Cada persona tiene su habla particular: palabras que utiliza más que otras, frases hechas, estructuras que diferencian su forma de comunicarse de la del resto... A estas distinciones personales se suman otras que comparten grupos poblacionales, como son las variedades diatópicas o geográficas.
Se puede observar en España: la manera de hablar en cada región del territorio no es unánime. Además, fuera de nuestras fronteras también ocurre: el español es el idioma oficial de 21 países en todo el mundo, pero en cada uno de ellos existen ciertas particularidades.
Así, la forma de hablar de un argentino no es idéntica a la de un español, ya que existen estructuras o vocabulario distintos.
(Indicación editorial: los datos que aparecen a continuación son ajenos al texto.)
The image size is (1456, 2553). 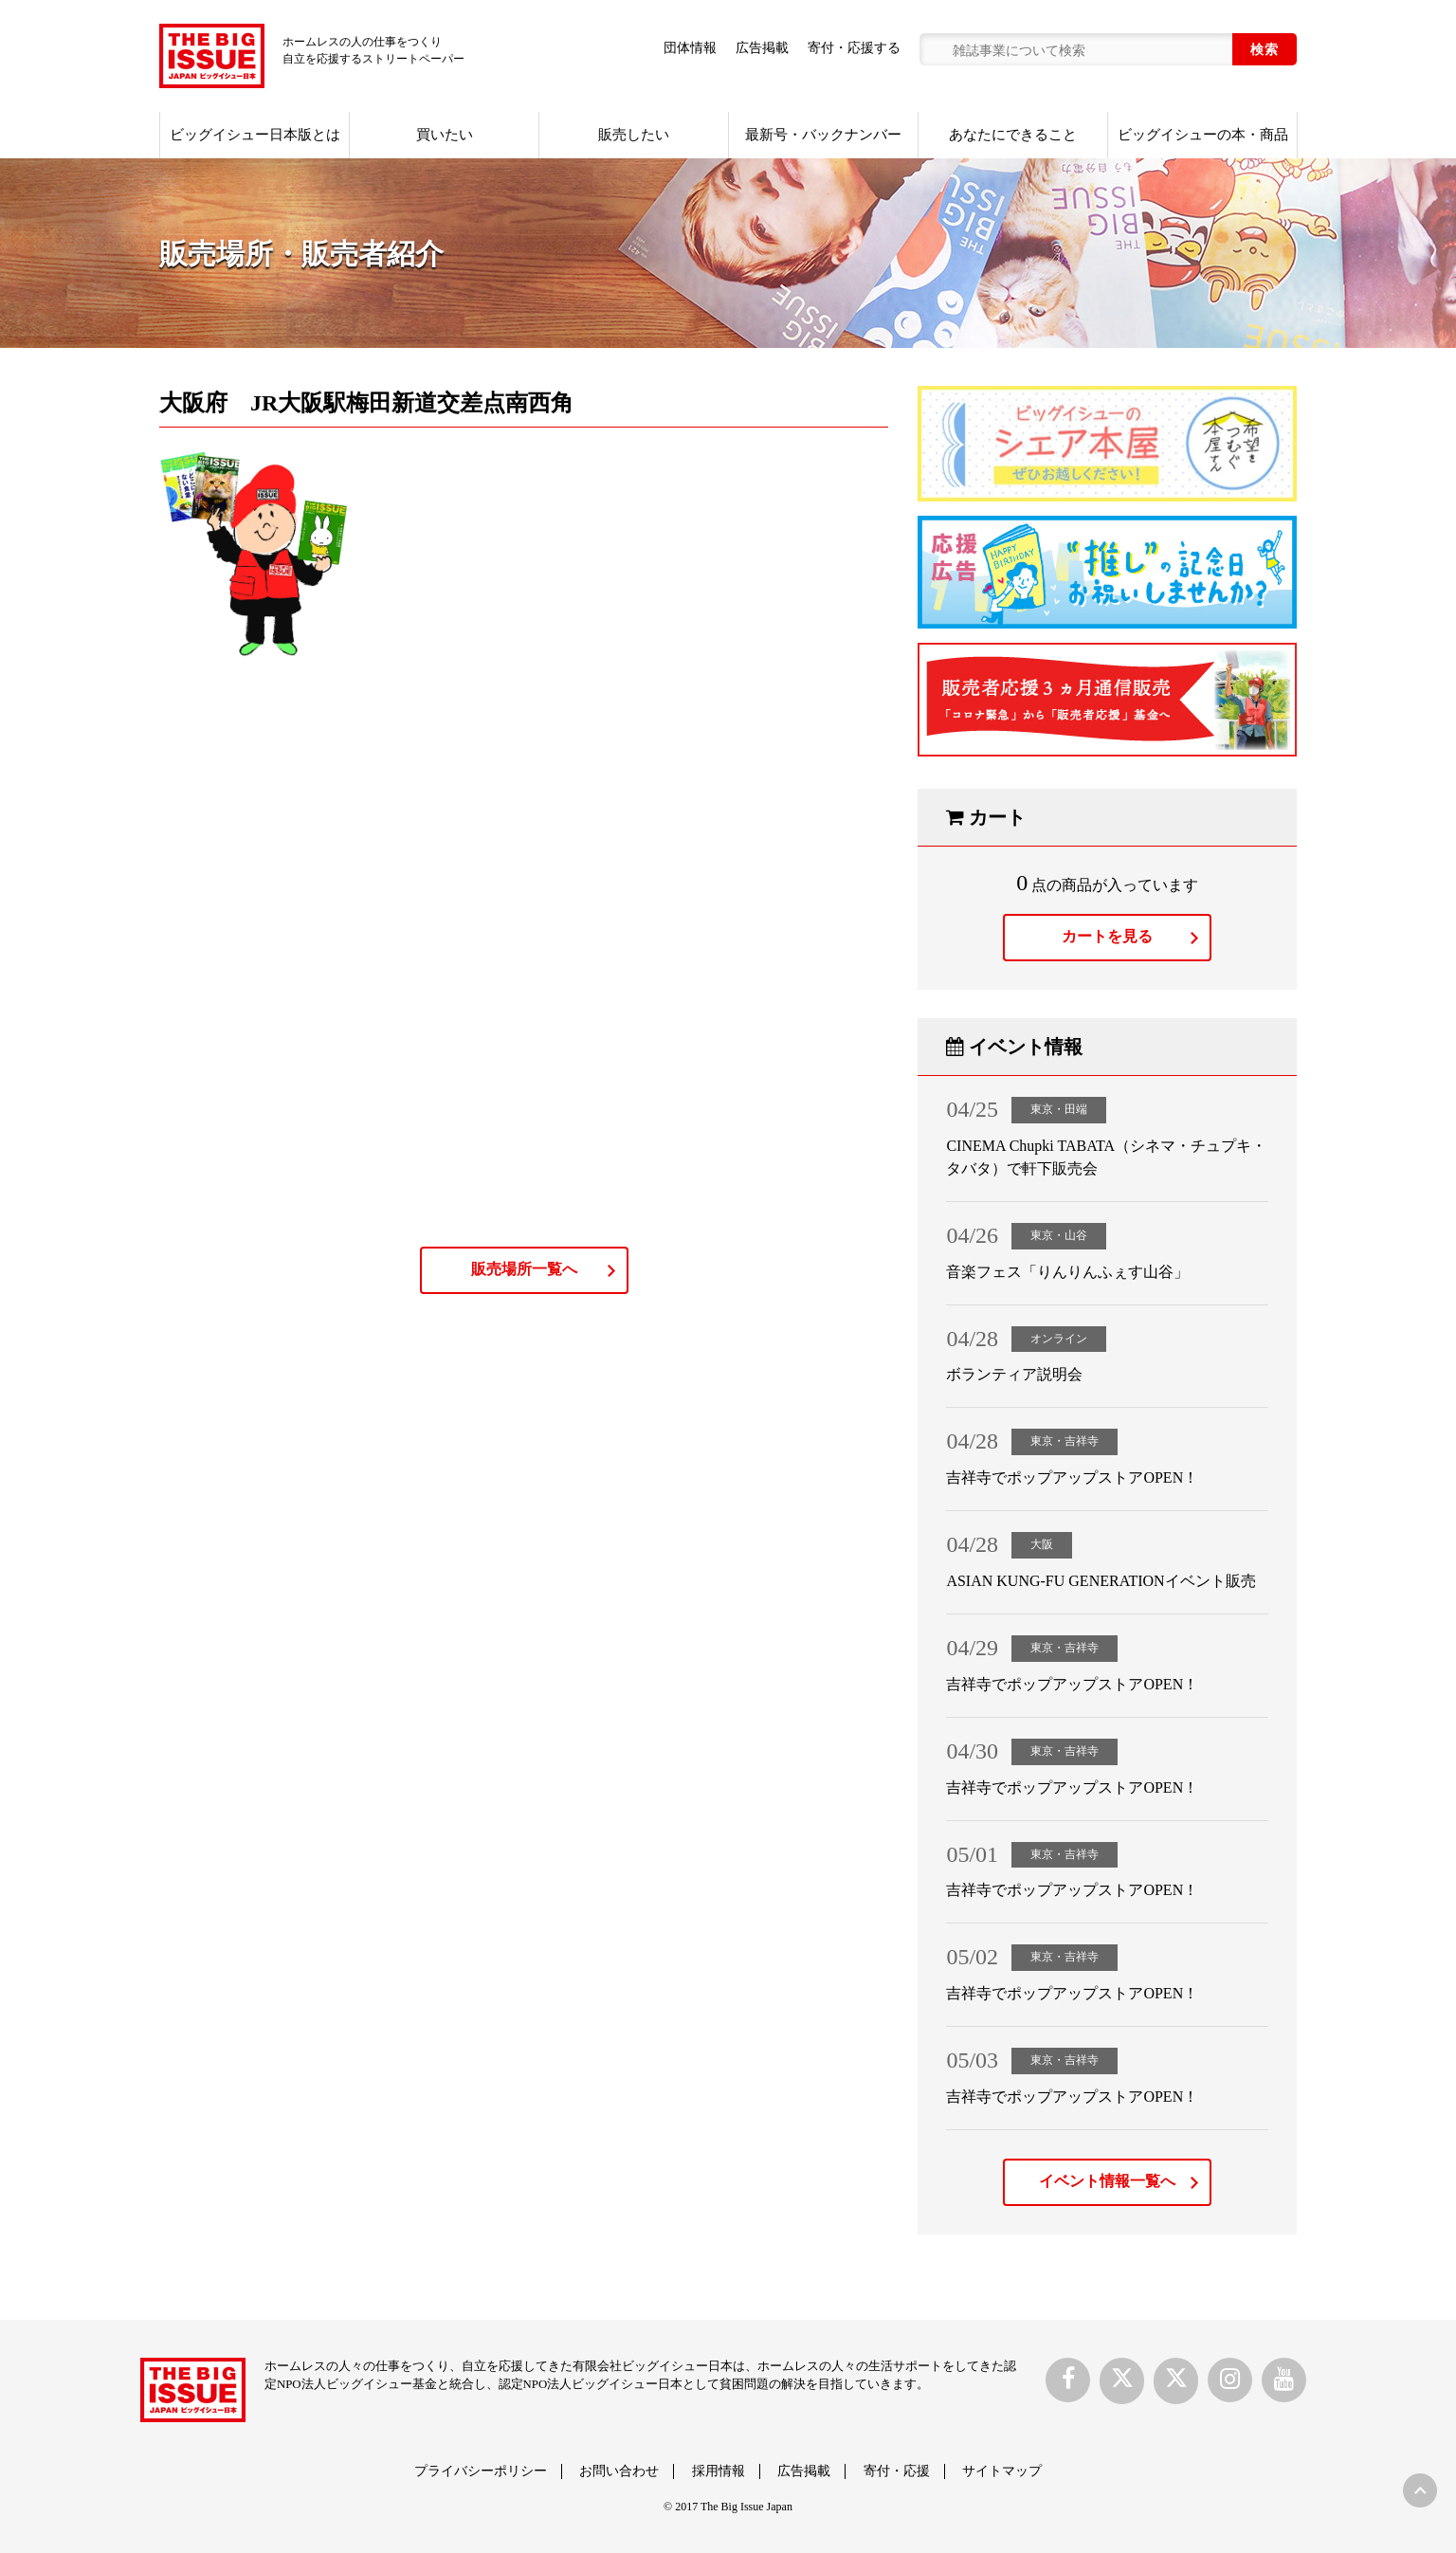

Esto provoca que en ocasiones se produzcan equívocos, situaciones cómicas o que la comunicación no pueda efectuarse de manera correcta, especialmente cuando uno de los interlocutores no termina de entender el mensaje que el otro está emitiendo.
Juli, una argentina que vive en España desde hace casi diez meses, se ha percatado de que existe una palabra en concreto que en su país se utiliza mucho, pero que en el que actualmente reside no se emplea con tanta frecuencia y, por tanto, muchos hablantes desconocen.
“Hace poco me di cuenta de que hay una palabra que usamos en Argentina todo el tiempo y que es una palabraza, pero que acá no existe”, explica Juli en uno de sus vídeos publicados en su cuenta de TikTok (@juliherstic). Además, la joven destaca que no existe otra palabra “que signifique exactamente lo mismo”: “Me parece muy grave”, subraya.
Una palabra muy utilizada en Argentina, pero no tanto en España
“Me di cuenta porque en Barcelona tengo una amiga argentina que es arquitecta y estaba trabajando en Portugal y necesitaba decir esta palabra”, comienza a explicar la creadora de contenido. Sin embargo, en el momento en el que pronunció ese término, “se dio cuenta de que la gente no lo entendía, ni los portugueses ni los españoles”.
Juli se refiere a la palabra “prolijo”, que sí existe en España, pero que no se utiliza con demasiada frecuencia. “Deja todo esto prolijo. Hacer las cosas de una manera prolija”, ejemplifica la joven argentina. “Ay, ay, Dios, me va a dar algo”.

“Prolijo” está recogida en el Diccionario de la Lengua Española de la RAE con tres acepciones distintas: la primera, como algo largo o dilatado con exceso, que es quizá una de las que más se utiliza en España; la tercera, como impertinente, pesado o molesto, y, la segunda, que es a la que Juli se refiere, como sinónimo de cuidadoso, esmerado, pulcro...
Así, aunque algunos hablantes españoles sí emplean el término prolijo o incluso puede sustituirse por palabras como impoluto, perfecto o niquelado, más coloquial, la argentina destaca que lo que realmente le sorprendió es que hubiese tantas personas que desconociesen su significado, ya que en Argentina sí es muy utilizada.
Este ejemplo es solo uno de los muchos que ilustran que el idioma, pese a ser compartido, no es homogéneo. Algunas palabras que resultan cotidianas en un país, pueden ser incomprensibles para muchos hablantes de otro, lo que revela la riqueza y, al mismo tiempo, la complejidad del español.